You see a runaway trolley hurtling towards five people. If you pull a lever the train will pass to a parallel track where there is only one person. Do you pull it?
Now reformulate this into a driving scenario. You are speeding down a highway. You round a sweeping bend and confront a tragic dilemma. A family of four with two small children is standing in one lane and an elderly couple is in the other. They’ve had an accident. You have almost no time to react. Two lanes, one-of-two unavoidable outcomes: slam into the family, or run down the couple. Which would you choose?
Scenarios such as these are being used to assess what models of “decision making” should be programed into self-driving cars to respond to situations where human harm is possible or inevitable. With over a billion cars on the world’s roadways, and the era of self-driving cars upon us, the decisions about what programs to adopt is of obvious importance.
Cognitive scientists in Germany recently published a study  looking at patterns of human ethical decision-making during virtual driving dilemmas. They used their data to develop and evaluate models, which, they believe, may provide a basis for self-driving cars’ selection of acceptable options in conflict situations.
I should say at the outset, I am cautiously optimistic about self-driving cars. Since more than 90% of car crashes  are caused either completely or in part by human error, self-driving cars, if programmed rightly, could improve road safety. Still, I found the German study very disturbing.
The field is called “machine ethics,” an obvious misnomer. Ethics only exists among free agents, who, of course, program machines, but whose choices, though influenced by many factors, are finally determined by nothing outside the will. Machines have no freedom in this sense. They do what they’re told. What they’re told may, of course, come in the form of an astonishingly-complex algorithm. Thus, a machine’s “morality” comes pre-programmed.
Using a 3D virtual-reality game system, researchers exposed 105 participants to 153 crisis scenarios, where pairs of obstacles on a roadway were presented. (Note: participants were drawn from attendees at a conference of the “German Society for Analytic Philosophy.”)
Drivers could only move between two lanes, each of which contained an unavoidable obstacle; they had to decide which to hit and which to avoid. These included inter-species obstacles (boy v. goat) and intra-species (girl v. woman).
Researchers found that when people have a decent amount time to respond (4 seconds), they use so-called “utilitarian” reasoning: they opt to run down animals before humans; smaller human groupings rather than larger ones; older before younger people; and (interestingly) males before females.
They concluded that algorithms for self-driving cars should be organized according to similar utilitarian calculations (although they reserved judgment on whether the data on hitting males was useful).

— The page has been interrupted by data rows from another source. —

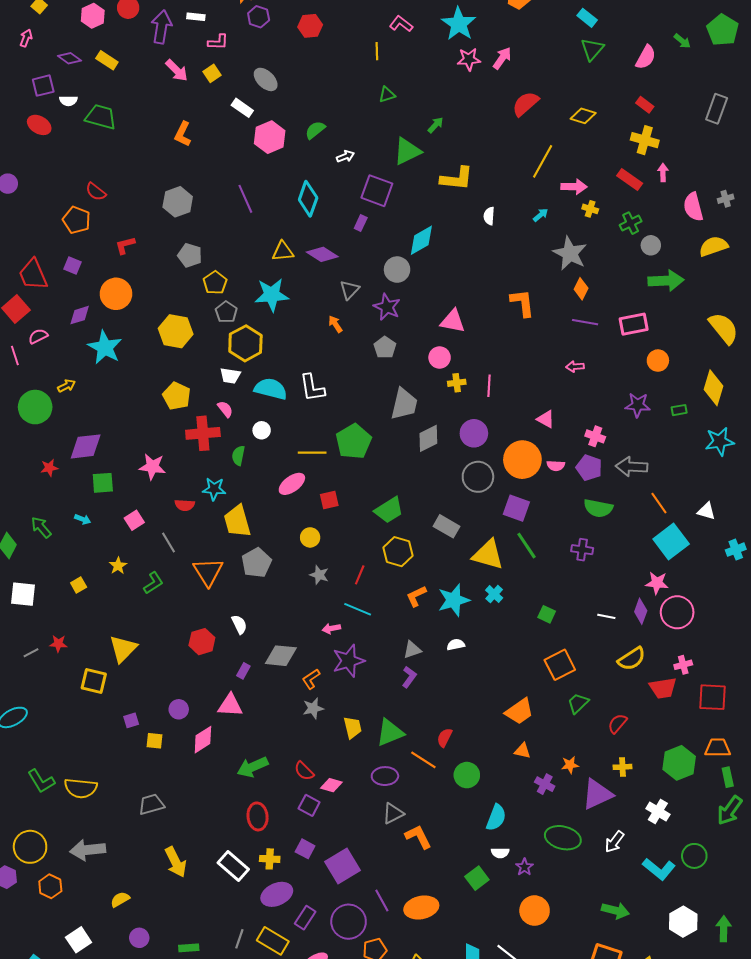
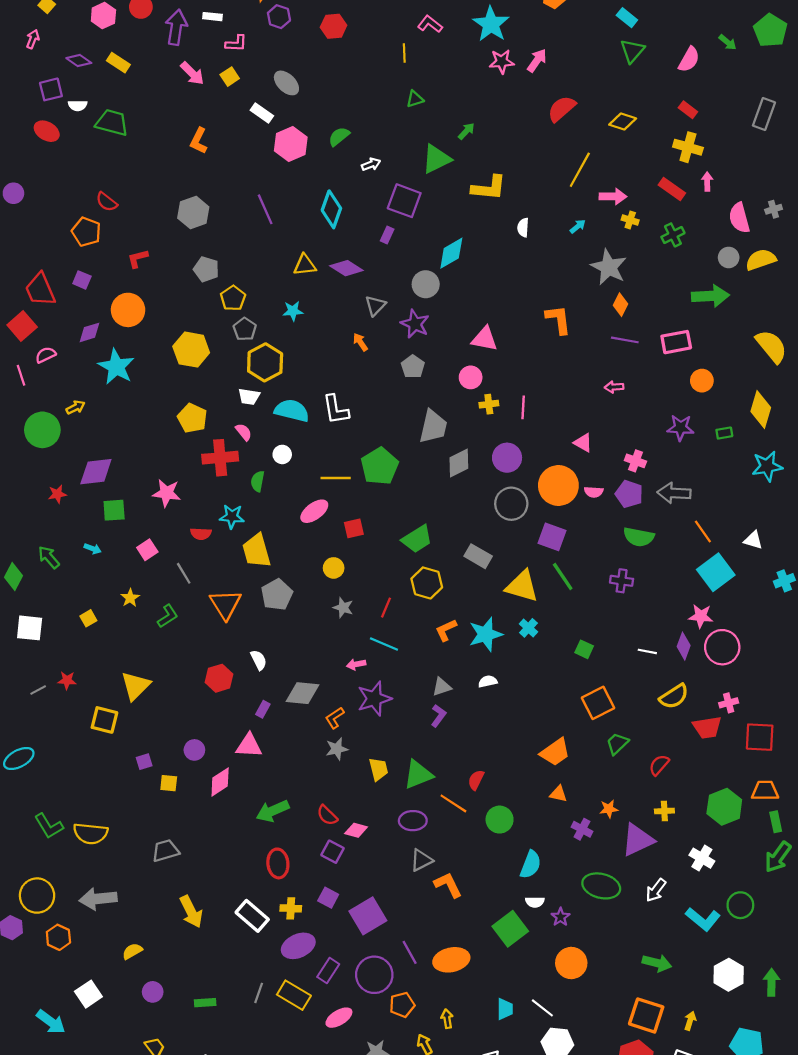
gray circle: (651, 245) -> (729, 257), moved
cyan star: (272, 295) -> (293, 311), size x0.6
green square: (477, 878) -> (510, 929), size x1.4

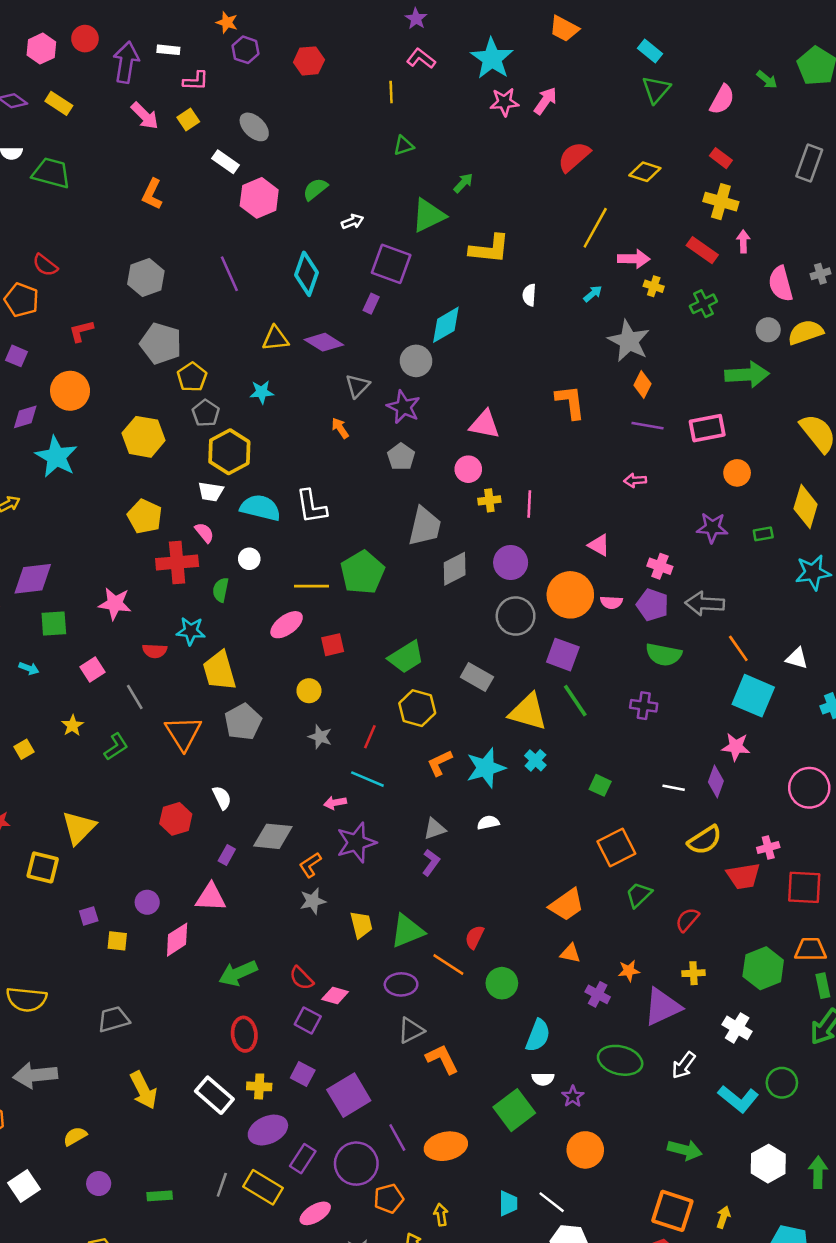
gray pentagon: (206, 269) -> (161, 343), size x1.4
cyan square: (716, 572) -> (753, 696), turned -30
pink circle: (722, 647) -> (809, 788), moved

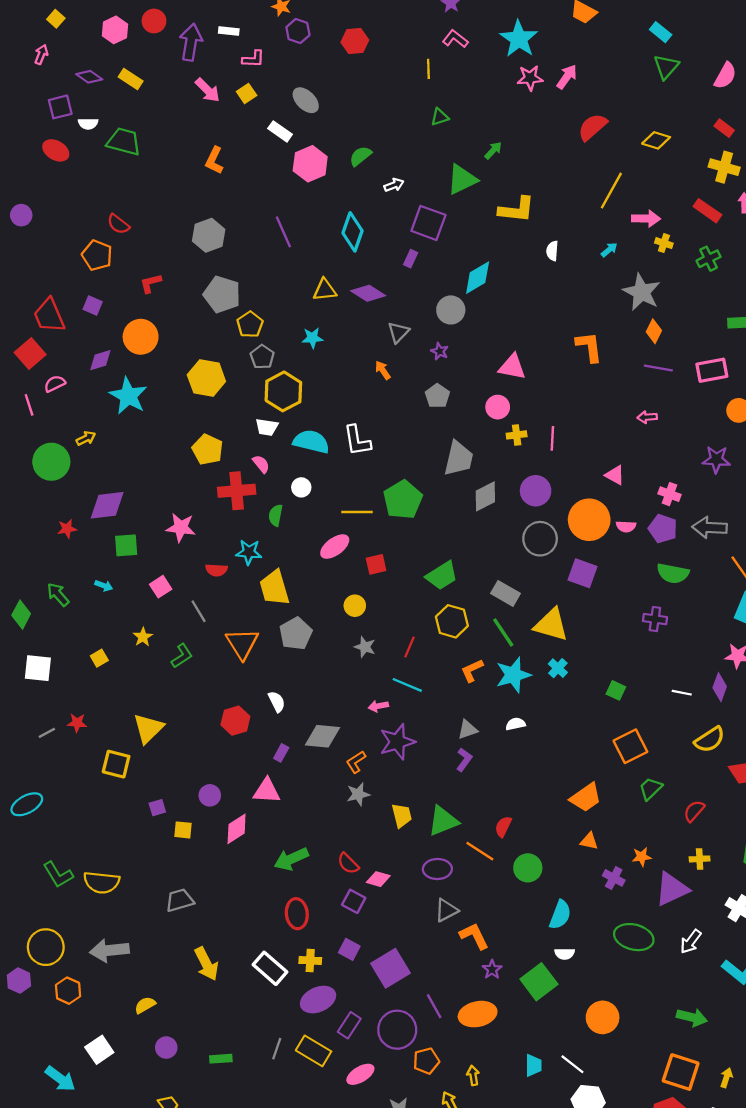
purple star: (404, 407) -> (440, 351), size x0.6
green line: (575, 701) -> (503, 632), moved
purple star: (573, 1096) -> (492, 969), moved

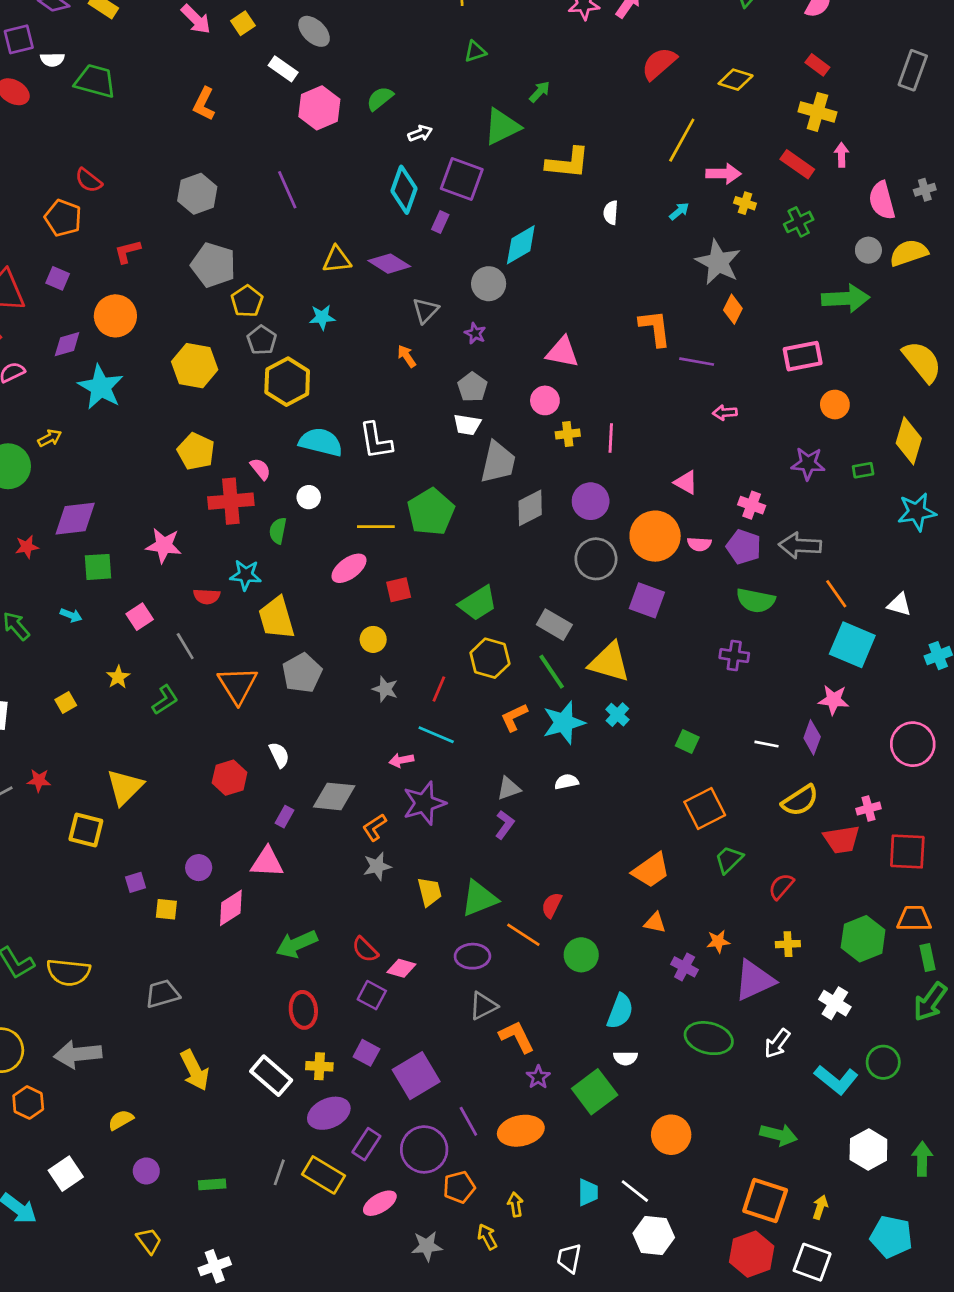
cyan diamond: (353, 232) -> (404, 190), moved
purple line: (658, 368) -> (697, 362), moved
white trapezoid: (267, 427) -> (467, 425), moved

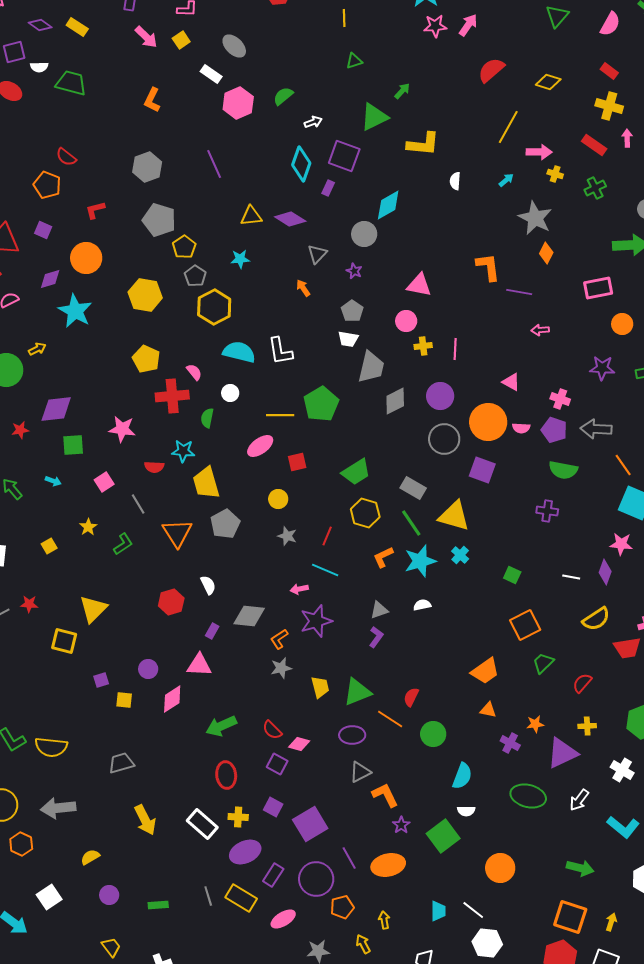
gray line: (279, 1172) -> (208, 896), turned -36

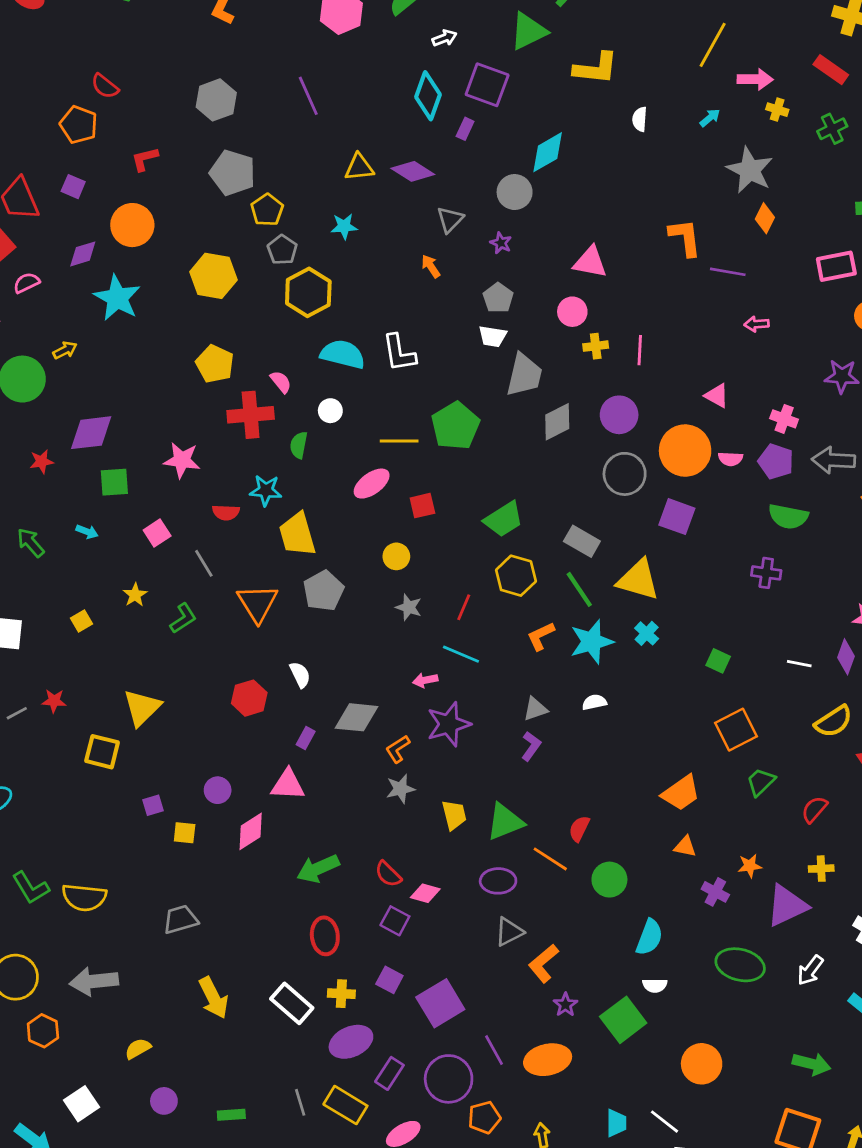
orange L-shape: (385, 795) -> (543, 963), turned -104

First, researchers claim to be investigating the ethics of self-driving cars—assisting car computers to make moral decisions. So as to avoid the irresponsible hype  that predictably arises from such careless language, researchers should be clear that they are simply attempting to identify statistically-relevant decision-making patterns in humans to use as computational models for self-driving cars.
Second, the study failed to account for its hidden ethical assumption that utilitarian reasoning should be the basis for human choosing in crisis situations; there are other possible bases. What about Aristotelianism, natural law, divine command, “love thy neighbor,” “Me Before You,” etc.?

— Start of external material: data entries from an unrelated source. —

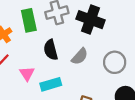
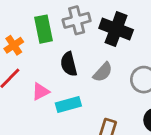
pink triangle: (27, 74) -> (41, 92), turned 35

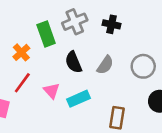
black cross: (116, 29) -> (111, 24), size x0.6
pink triangle: (41, 92) -> (52, 91), turned -36

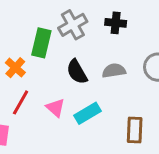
green rectangle: (46, 34) -> (41, 43), turned 40
gray semicircle: (105, 65) -> (114, 71), turned -126

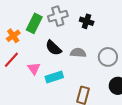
black semicircle: (77, 72) -> (53, 48), turned -30

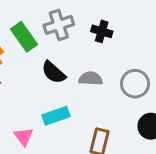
green rectangle: (34, 23) -> (24, 37), turned -60
pink triangle: (34, 68) -> (24, 137), moved

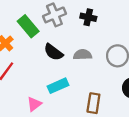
pink triangle: (24, 137) -> (34, 104), turned 35

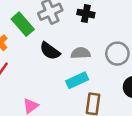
cyan rectangle: (58, 86) -> (77, 80), moved

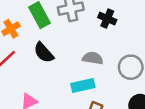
black semicircle: (50, 51) -> (44, 53), moved

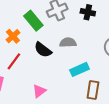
gray semicircle: (93, 58) -> (68, 42), moved

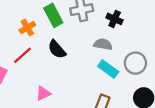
gray semicircle: (68, 42) -> (103, 44), moved
cyan rectangle: (80, 69) -> (108, 69), moved, turned 48

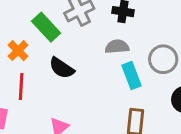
red line: (23, 55) -> (21, 86), turned -30
cyan rectangle: (108, 69) -> (131, 75), turned 48

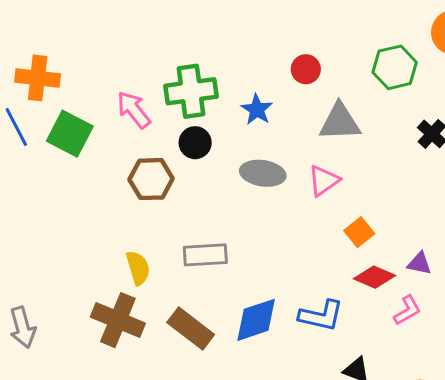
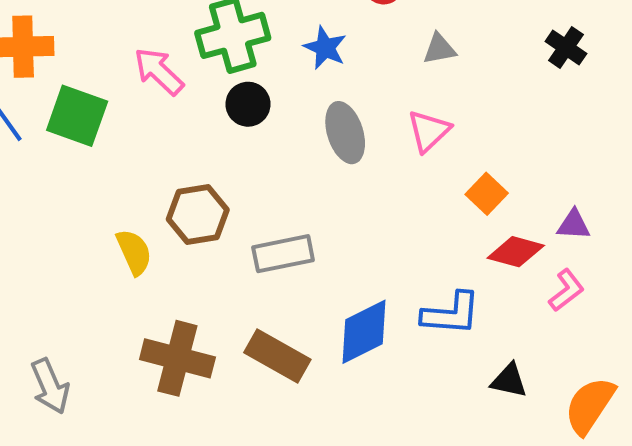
gray triangle: (340, 122) -> (439, 49), size x0.6
gray ellipse: (263, 173) -> (345, 133), turned 72
brown hexagon: (151, 179) -> (198, 215), moved
yellow semicircle: (138, 268) -> (134, 252), moved

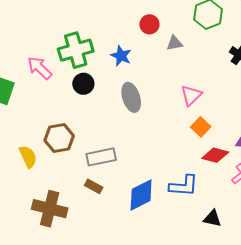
gray triangle: (439, 49) -> (174, 43), moved
pink triangle: (429, 131) -> (191, 95), moved
brown rectangle: (277, 356) -> (94, 186), moved, size x0.6

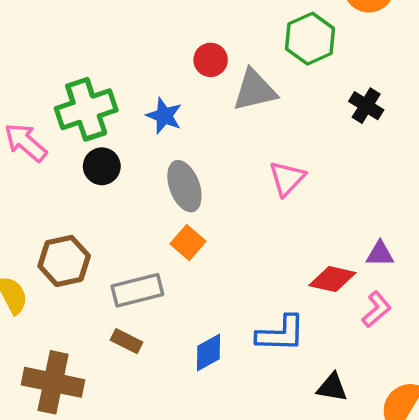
gray triangle: (174, 43) -> (255, 90), size x1.6
orange square: (201, 127) -> (188, 243), moved
blue diamond: (141, 195) -> (208, 352), size x0.7

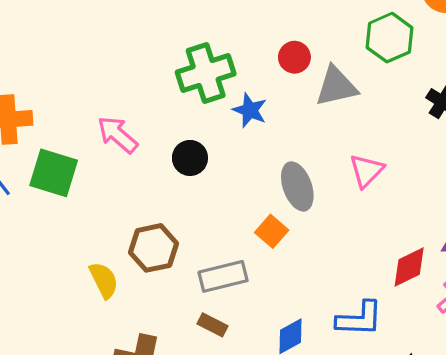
green cross: (86, 109) -> (206, 73), moved
gray ellipse: (184, 186) -> (297, 186), moved
red diamond: (332, 279) -> (409, 267), turned -39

Third, their sample size (105) and diversity of participants (German analytic philosophy students!) are hardly representative of the world’s drivers.
Fourth, the study’s “value-of-life model,” where each obstacle is assigned a number corresponding to its apparent value, seems philosophically unsound. Since intrinsic value calculations of human lives are impossible, the study’s calculations are based on instrumental factors. I think that if sample size and diversity were increased, they’d find that the model and the decision-making outcomes were less correlated.

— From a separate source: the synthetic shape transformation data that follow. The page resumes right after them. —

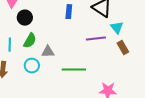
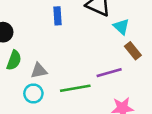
purple line: (96, 39) -> (109, 73), moved
cyan circle: (32, 66) -> (33, 93), moved

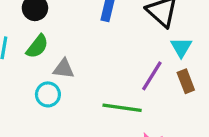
purple line: (109, 73) -> (152, 76), moved, turned -60
green line: (75, 88) -> (122, 108), moved

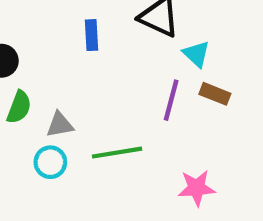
brown rectangle: (186, 81) -> (215, 94), turned -30
green line: (122, 108) -> (117, 153), moved

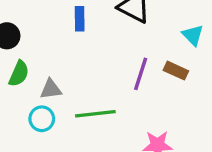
cyan triangle: (196, 54) -> (193, 35), moved

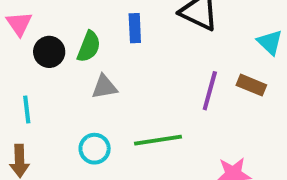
green semicircle: (19, 74) -> (89, 47), moved
gray triangle: (51, 89) -> (104, 87), moved

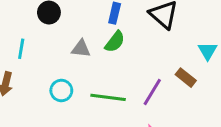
green semicircle: (89, 47) -> (115, 42), moved
purple line: (210, 91) -> (152, 92), moved

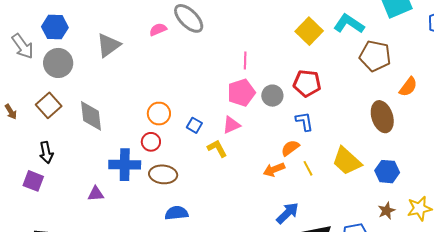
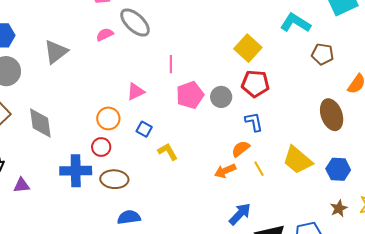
yellow square: (309, 31) -> (248, 48), moved
brown pentagon: (375, 56) -> (323, 54), size x0.7
pink line: (245, 60) -> (171, 64), moved
pink triangle: (231, 125) -> (136, 92), moved
purple triangle: (96, 194) -> (22, 185), moved

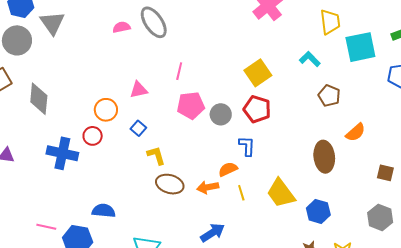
cyan L-shape: (295, 23) -> (310, 59), size x0.7
gray triangle: (56, 52) -> (52, 23), moved, turned -40
brown ellipse: (114, 179) -> (170, 184), moved

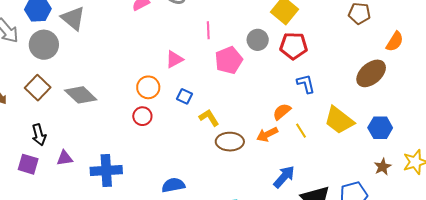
gray diamond: (39, 99) -> (81, 95), turned -36
gray circle: (221, 114) -> (258, 40), moved
blue L-shape: (247, 146) -> (306, 84), moved
blue cross: (62, 153) -> (106, 171), moved
brown ellipse: (324, 157) -> (371, 73), turned 72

Fifth, the paired scenarios (goat v. boy) are superficial. The study (which it admits) avoids an almost incalculable number of variables that need to be taken into consideration to accurately model human choosing. For example, in a two-person scenario would it be relevant if you knew one of them? Or both? Or thought you did? What if you believe less harm will come to you if you hit A rather than B? How about race or religion bias (you’re Muslim and one of the “obstacles” is wearing a head scarf)? What about the influence of virtue and vice? Will a selfish woman choose similarly to a saintly man? How do you factor in a ready disposition to self-sacrifice? What if you believe that people’s value diminishes as crippling disabilities increase, and you’re faced with a quadriplegic youth in a wheel chair and a healthy youth on a fancy bicycle? Etc.
The proposal to model algorithms after reliable models drawn from human decision-making seems reasonable. But …
The sample size needs to be much larger and its diversity much wider. Since data is likely to be used universally, it should be collected from thousands of participants of different races, ethnicities, religions and worldviews.
The logistic regression models used to predict behavior need to be truly representative of the ethical theories shaping people’s choices.
Drop all language about “cars making moral decisions.” Humans are the moral agents here. The cars are doing what they’re told.